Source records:
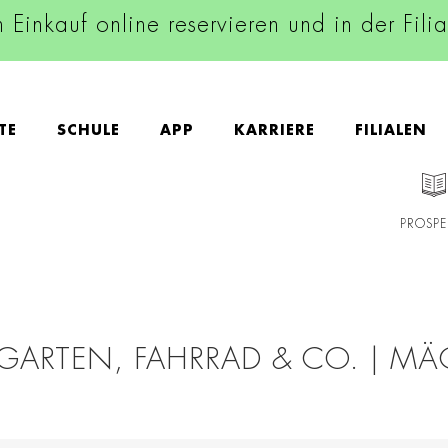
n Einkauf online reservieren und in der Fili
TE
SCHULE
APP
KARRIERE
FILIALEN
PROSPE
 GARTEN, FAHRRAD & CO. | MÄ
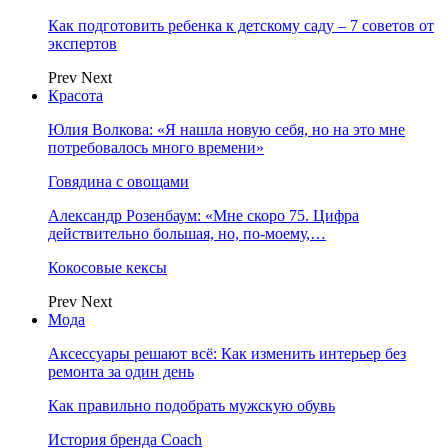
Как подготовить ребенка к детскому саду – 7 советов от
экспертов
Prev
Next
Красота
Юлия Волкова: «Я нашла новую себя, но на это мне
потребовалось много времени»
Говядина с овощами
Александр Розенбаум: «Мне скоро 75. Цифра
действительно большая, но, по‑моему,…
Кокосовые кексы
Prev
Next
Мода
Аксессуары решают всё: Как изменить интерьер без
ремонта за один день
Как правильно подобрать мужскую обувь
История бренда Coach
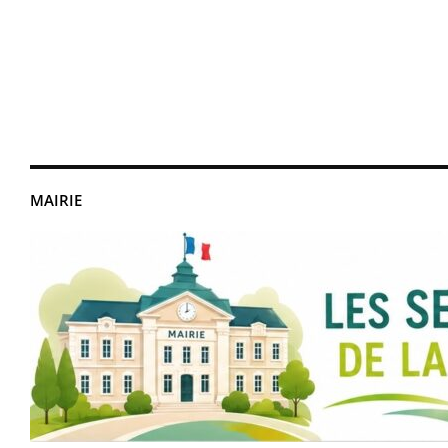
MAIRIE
...
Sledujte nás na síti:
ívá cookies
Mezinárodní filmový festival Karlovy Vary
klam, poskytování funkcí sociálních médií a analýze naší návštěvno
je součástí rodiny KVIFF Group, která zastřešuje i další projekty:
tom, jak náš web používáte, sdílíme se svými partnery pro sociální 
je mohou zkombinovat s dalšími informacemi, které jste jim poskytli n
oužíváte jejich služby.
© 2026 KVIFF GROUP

Problem description
Out of the data above, give again only the lines starting at the one holding "klam, poskytování funkcí" and ending at the one holding "2026 KVIFF GROUP", unchanged.

Solution to the problem
klam, poskytování funkcí sociálních médií a analýze naší návštěvno
je součástí rodiny KVIFF Group, která zastřešuje i další projekty:
tom, jak náš web používáte, sdílíme se svými partnery pro sociální 
je mohou zkombinovat s dalšími informacemi, které jste jim poskytli n
oužíváte jejich služby.
© 2026 KVIFF GROUP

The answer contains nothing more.